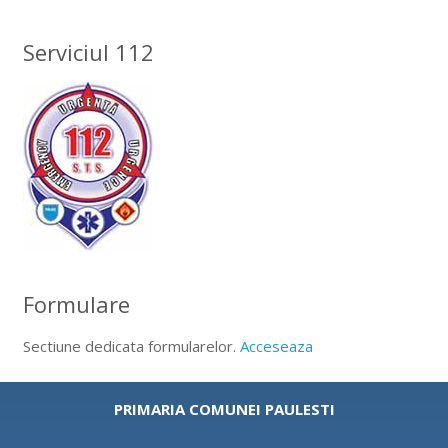
Serviciul 112
Formulare
Sectiune dedicata formularelor.
Acceseaza
PRIMARIA COMUNEI PAULESTI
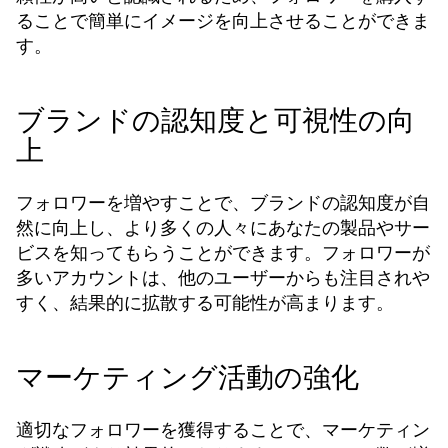
ることで簡単にイメージを向上させることができま
す。
ブランドの認知度と可視性の向
上
フォロワーを増やすことで、ブランドの認知度が自
然に向上し、より多くの人々にあなたの製品やサー
ビスを知ってもらうことができます。フォロワーが
多いアカウントは、他のユーザーからも注目されや
すく、結果的に拡散する可能性が高まります。
マーケティング活動の強化
適切なフォロワーを獲得することで、マーケティン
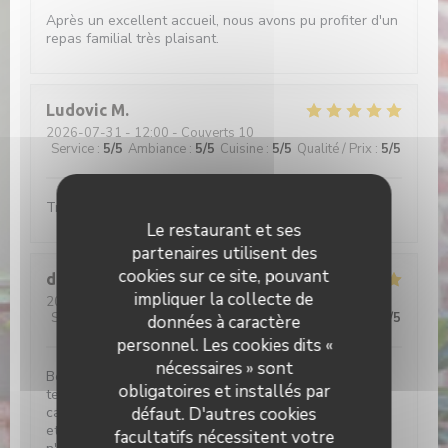
Après un excellent accueil, nous avons pu profiter d'un
repas familial très plaisant.
Ludovic
M
2026-07-31
- 12:00 - Couverts 10
Service
:
5
/5
Ambiance
:
5
/5
Cuisine
:
5
/5
Qualité / Prix
:
5
/5
Très bon accueil et on y mange très bien
Le restaurant et ses
partenaires utilisent des
cookies sur ce site, pouvant
didier
C
impliquer la collecte de
2026-08-02
- 13:00 - Couverts 2
Service
:
5
/5
Ambiance
:
4
/5
Cuisine
:
5
/5
Qualité / Prix
:
4
/5
données à caractère
personnel. Les cookies dits «
nécessaires » sont
Belle déco bois, briques rouges et cour pavée. Grande
obligatoires et installés par
terrasse ombragée . Service aux petits soins. Belle
défaut. D'autres cookies
carte de bieres(très) locales. Et les plats sont copieux
et savoureux. Si vou sortez déçus de l'Etable de Hem,
facultatifs nécessitent votre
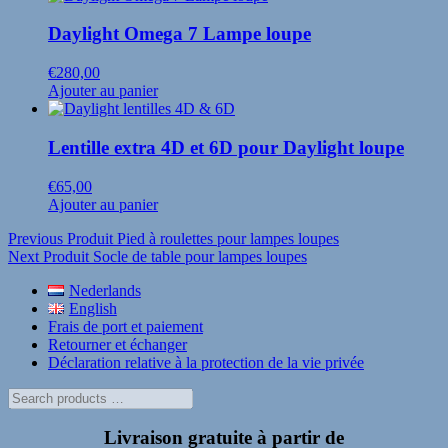
Daylight Omega 7 Lampe loupe
€
280,00
Ajouter au panier
Lentille extra 4D et 6D pour Daylight loupe
€
65,00
Ajouter au panier
Navigation
Previous Produit
Pied à roulettes pour lampes loupes
Next Produit
Socle de table pour lampes loupes
de
Nederlands
l’article
English
Frais de port et paiement
Retourner et échanger
Déclaration relative à la protection de la vie privée
Search
products
…
Livraison gratuite à partir de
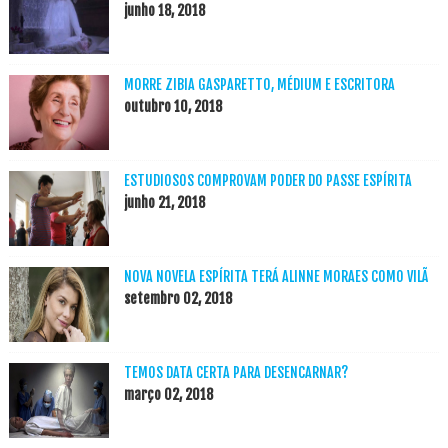
junho 18, 2018
MORRE ZIBIA GASPARETTO, MÉDIUM E ESCRITORA
outubro 10, 2018
ESTUDIOSOS COMPROVAM PODER DO PASSE ESPÍRITA
junho 21, 2018
NOVA NOVELA ESPÍRITA TERÁ ALINNE MORAES COMO VILÃ
setembro 02, 2018
TEMOS DATA CERTA PARA DESENCARNAR?
março 02, 2018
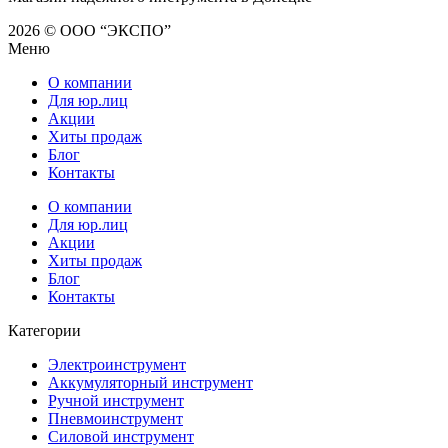
2026 © ООО “ЭКСПО”
Меню
О компании
Для юр.лиц
Акции
Хиты продаж
Блог
Контакты
О компании
Для юр.лиц
Акции
Хиты продаж
Блог
Контакты
Категории
Электроинструмент
Аккумуляторный инструмент
Ручной инструмент
Пневмоинструмент
Силовой инструмент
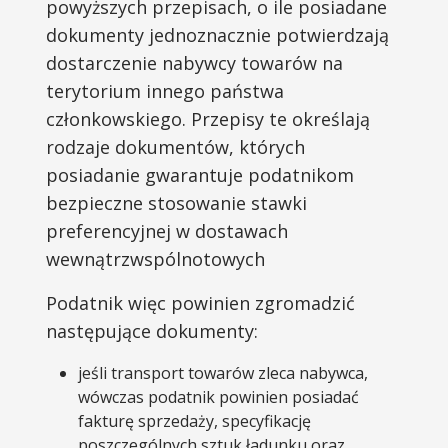
powyższych przepisach, o ile posiadane
dokumenty jednoznacznie potwierdzają
dostarczenie nabywcy towarów na
terytorium innego państwa
członkowskiego. Przepisy te określają
rodzaje dokumentów, których
posiadanie gwarantuje podatnikom
bezpieczne stosowanie stawki
preferencyjnej w dostawach
wewnątrzwspólnotowych
Podatnik więc powinien zgromadzić
następujące dokumenty:
jeśli transport towarów zleca nabywca,
wówczas podatnik powinien posiadać
fakturę sprzedaży, specyfikację
poszczególnych sztuk ładunku oraz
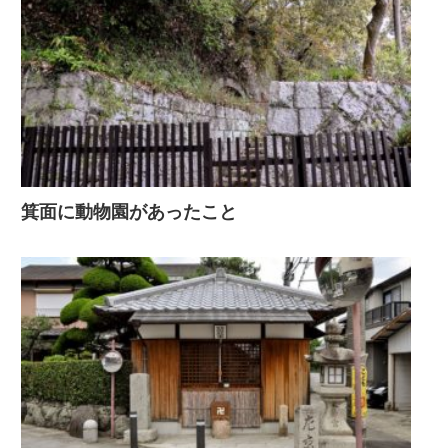
箕面に動物園があったこと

##############################

Work task ▸ Would it be possible to print the records above verbatim, pictures omitted?

Expected answer ▸
Serviciul 112
Formulare
Sectiune dedicata formularelor.
Acceseaza
PRIMARIA COMUNEI PAULESTI
ることで簡単にイメージを向上させることができま
す。
ブランドの認知度と可視性の向
上
フォロワーを増やすことで、ブランドの認知度が自
然に向上し、より多くの人々にあなたの製品やサー
ビスを知ってもらうことができます。フォロワーが
多いアカウントは、他のユーザーからも注目されや
すく、結果的に拡散する可能性が高まります。
マーケティング活動の強化
適切なフォロワーを獲得することで、マーケティン
Après un excellent accueil, nous avons pu profiter d'un
repas familial très plaisant.
Ludovic
M
2026-07-31
- 12:00 - Couverts 10
Service
:
5
/5
Ambiance
:
5
/5
Cuisine
:
5
/5
Qualité / Prix
:
5
/5
Très bon accueil et on y mange très bien
Le restaurant et ses
partenaires utilisent des
cookies sur ce site, pouvant
didier
C
impliquer la collecte de
2026-08-02
- 13:00 - Couverts 2
Service
:
5
/5
Ambiance
:
4
/5
Cuisine
:
5
/5
Qualité / Prix
:
4
/5
données à caractère
personnel. Les cookies dits «
nécessaires » sont
Belle déco bois, briques rouges et cour pavée. Grande
obligatoires et installés par
terrasse ombragée . Service aux petits soins. Belle
défaut. D'autres cookies
carte de bieres(très) locales. Et les plats sont copieux
et savoureux. Si vou sortez déçus de l'Etable de Hem,
facultatifs nécessitent votre
Daylight Omega 7 Lampe loupe
€
280,00
Ajouter au panier
Lentille extra 4D et 6D pour Daylight loupe
€
65,00
Ajouter au panier
Navigation
Previous Produit
Pied à roulettes pour lampes loupes
Next Produit
Socle de table pour lampes loupes
de
Nederlands
l’article
English
Frais de port et paiement
Retourner et échanger
Déclaration relative à la protection de la vie privée
Search
products
…
Livraison gratuite à partir de
junho 18, 2018
MORRE ZIBIA GASPARETTO, MÉDIUM E ESCRITORA
outubro 10, 2018
ESTUDIOSOS COMPROVAM PODER DO PASSE ESPÍRITA
junho 21, 2018
NOVA NOVELA ESPÍRITA TERÁ ALINNE MORAES COMO VILÃ
setembro 02, 2018
TEMOS DATA CERTA PARA DESENCARNAR?
março 02, 2018
2026 © ООО “ЭКСПО”
Меню
О компании
Для юр.лиц
Акции
Хиты продаж
Блог
Контакты
О компании
Для юр.лиц
Акции
Хиты продаж
Блог
Контакты
Категории
Электроинструмент
Аккумуляторный инструмент
Ручной инструмент
Пневмоинструмент
Силовой инструмент
powyższych przepisach, o ile posiadane
dokumenty jednoznacznie potwierdzają
dostarczenie nabywcy towarów na
terytorium innego państwa
członkowskiego. Przepisy te określają
rodzaje dokumentów, których
posiadanie gwarantuje podatnikom
bezpieczne stosowanie stawki
preferencyjnej w dostawach
wewnątrzwspólnotowych
Podatnik więc powinien zgromadzić
następujące dokumenty:
jeśli transport towarów zleca nabywca,
wówczas podatnik powinien posiadać
fakturę sprzedaży, specyfikację
poszczególnych sztuk ładunku oraz
箕面に動物園があったこと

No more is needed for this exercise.